:: Try it ::
Of all the lines in this material, how many have the word "following"? Give only the number.

◇ ◇ ◇

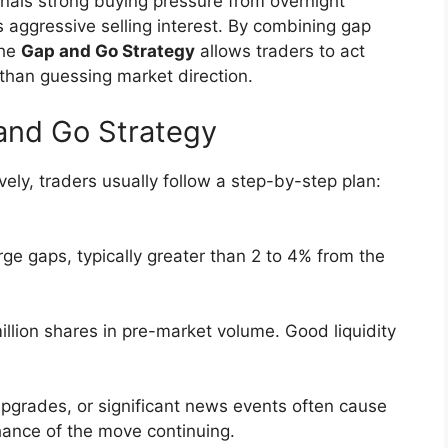
gnals strong buying pressure from overnight
 aggressive selling interest. By combining gap
the
Gap and Go Strategy
allows traders to act
than guessing market direction.
and Go Strategy
vely, traders usually follow a step-by-step plan:
rge gaps, typically greater than 2 to 4% from the
illion shares in pre-market volume. Good liquidity
pgrades, or significant news events often cause
hance of the move continuing.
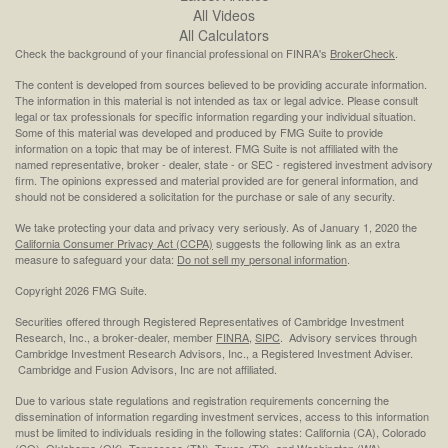
All Videos
All Calculators
Check the background of your financial professional on FINRA's
BrokerCheck
.
The content is developed from sources believed to be providing accurate information.
The information in this material is not intended as tax or legal advice. Please consult
legal or tax professionals for specific information regarding your individual situation.
Some of this material was developed and produced by FMG Suite to provide
information on a topic that may be of interest. FMG Suite is not affiliated with the
named representative, broker - dealer, state - or SEC - registered investment advisory
firm. The opinions expressed and material provided are for general information, and
should not be considered a solicitation for the purchase or sale of any security.
We take protecting your data and privacy very seriously. As of January 1, 2020 the
California Consumer Privacy Act (CCPA)
suggests the following link as an extra
measure to safeguard your data:
Do not sell my personal information
.
Copyright 2026 FMG Suite.
Securities offered through Registered Representatives of Cambridge Investment
Research, Inc., a broker-dealer, member
FINRA
,
SIPC
. Advisory services through
Cambridge Investment Research Advisors, Inc., a Registered Investment Adviser.
Cambridge and Fusion Advisors, Inc are not affiliated.
Due to various state regulations and registration requirements concerning the
dissemination of information regarding investment services, access to this information
must be limited to individuals residing in the following states: California (CA), Colorado
(CO), Oklahoma (OK), Tennessee (TN), Texas (TX), and Washington (WA).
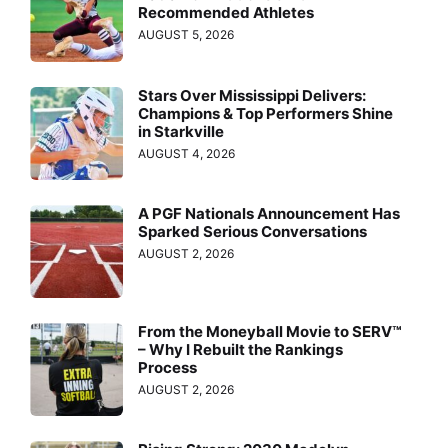
Recommended Athletes
AUGUST 5, 2026
Stars Over Mississippi Delivers:
Champions & Top Performers Shine
in Starkville
AUGUST 4, 2026
A PGF Nationals Announcement Has
Sparked Serious Conversations
AUGUST 2, 2026
From the Moneyball Movie to SERV™
– Why I Rebuilt the Rankings
Process
AUGUST 2, 2026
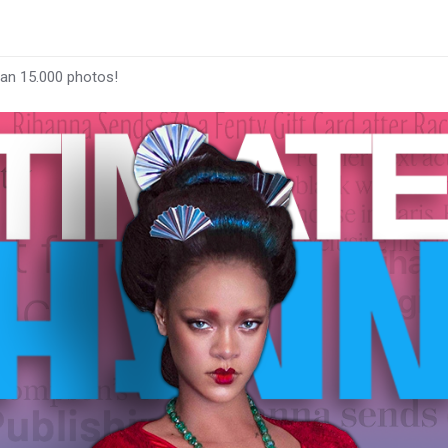
han 15.000 photos!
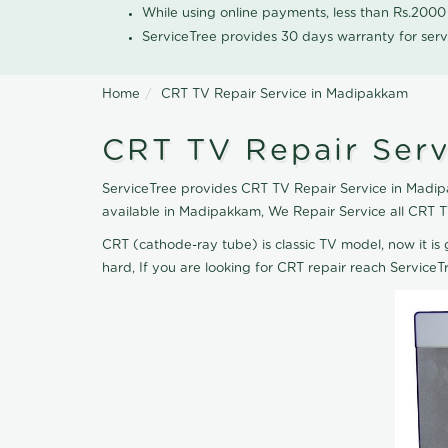
While using online payments, less than Rs.200
ServiceTree provides 30 days warranty for serv
Home
CRT TV Repair Service in Madipakkam
CRT TV Repair Ser
ServiceTree provides CRT TV Repair Service in Madipa
available in Madipakkam, We Repair Service all CRT 
CRT (cathode-ray tube) is classic TV model, now it is 
hard, If you are looking for CRT repair reach Servic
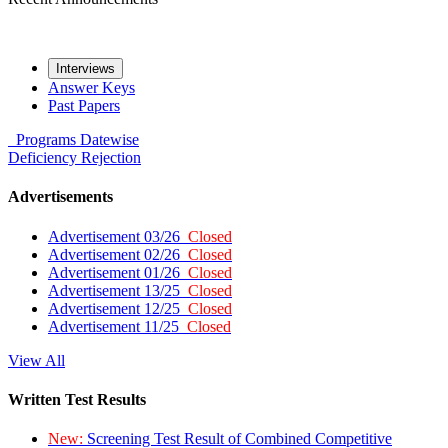
Interviews
Answer Keys
Past Papers
Programs
Datewise
Deficiency
Rejection
Advertisements
Advertisement 03/26
Closed
Advertisement 02/26
Closed
Advertisement 01/26
Closed
Advertisement 13/25
Closed
Advertisement 12/25
Closed
Advertisement 11/25
Closed
View All
Written Test Results
New:
Screening Test Result of Combined Competitive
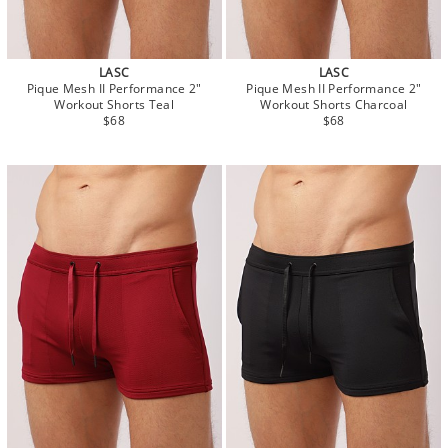
LASC
LASC
Pique Mesh II Performance 2"
Pique Mesh II Performance 2"
Workout Shorts Teal
Workout Shorts Charcoal
$68
$68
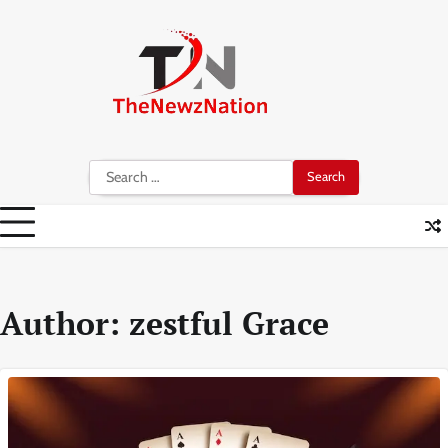
Skip
to
content
Search
for:
Author:
zestful Grace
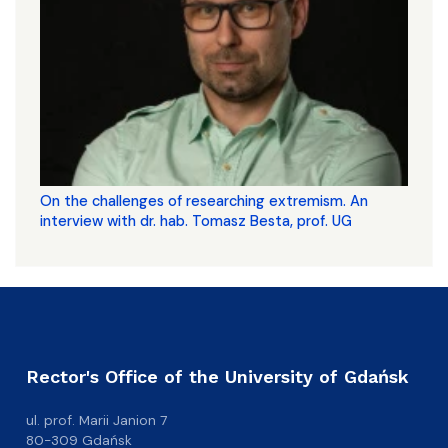
On the challenges of researching extremism. An
interview with dr. hab. Tomasz Besta, prof. UG
Rector's Office of the University of Gdańsk
ul. prof. Marii Janion 7
80-309 Gdańsk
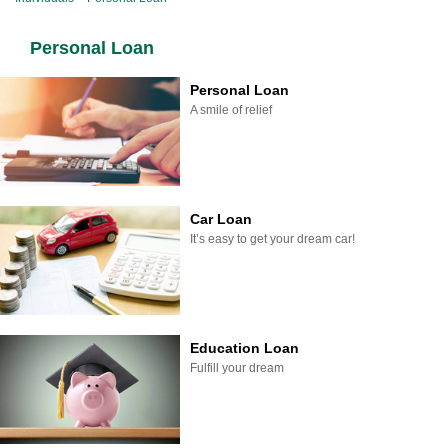
Personal Loan
Personal Loan
A smile of relief
Car Loan
It’s easy to get your dream car!
Education Loan
Fulfill your dream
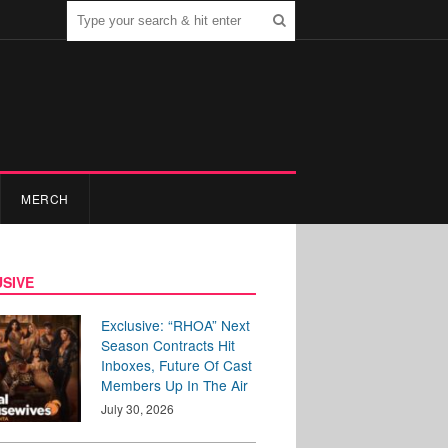
MERCH
SIVE
Exclusive: “RHOA” Next
Season Contracts Hit
Inboxes, Future Of Cast
Members Up In The Air
July 30, 2026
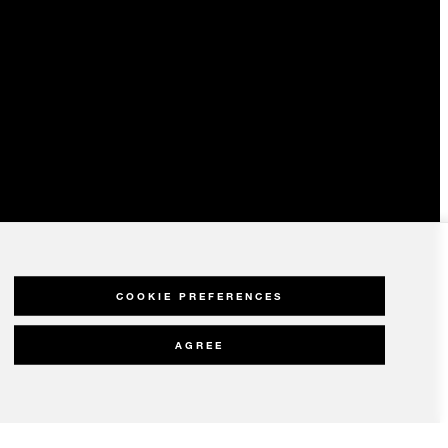
COOKIE PREFERENCES
AGREE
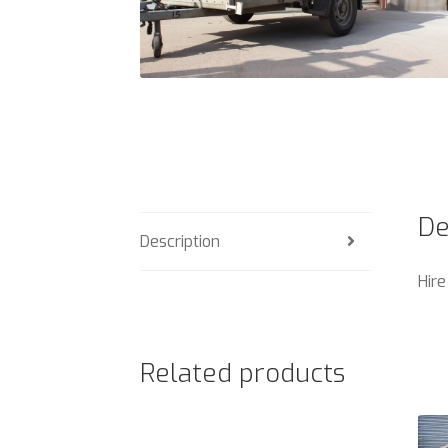
De
Description
Hire
Related products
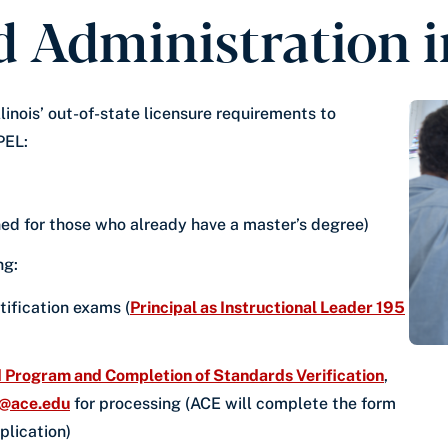
 Administration in
inois’ out-of-state licensure requirements to
PEL:
ed for those who already have a master’s degree)
ing:
tification exams (
Principal as Instructional Leader 195
Program and Completion of Standards Verification
,
n@ace.edu
for processing (ACE will complete the form
pplication)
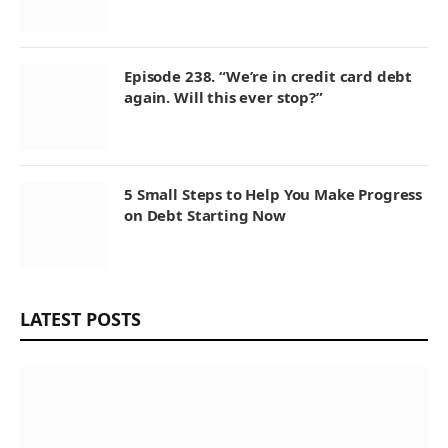
Episode 238. “We’re in credit card debt
again. Will this ever stop?”
5 Small Steps to Help You Make Progress
on Debt Starting Now
LATEST POSTS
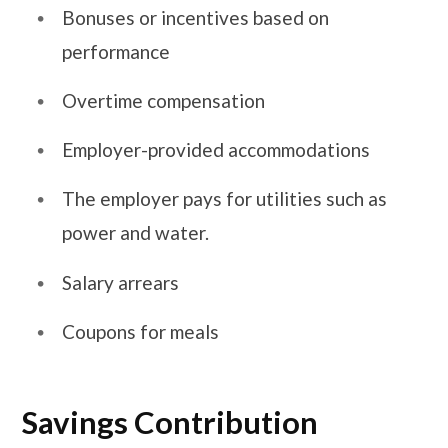
Bonuses or incentives based on
performance
Overtime compensation
Employer-provided accommodations
The employer pays for utilities such as
power and water.
Salary arrears
Coupons for meals
Savings Contribution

◇ ◇ ◇

:: Answer section ::
2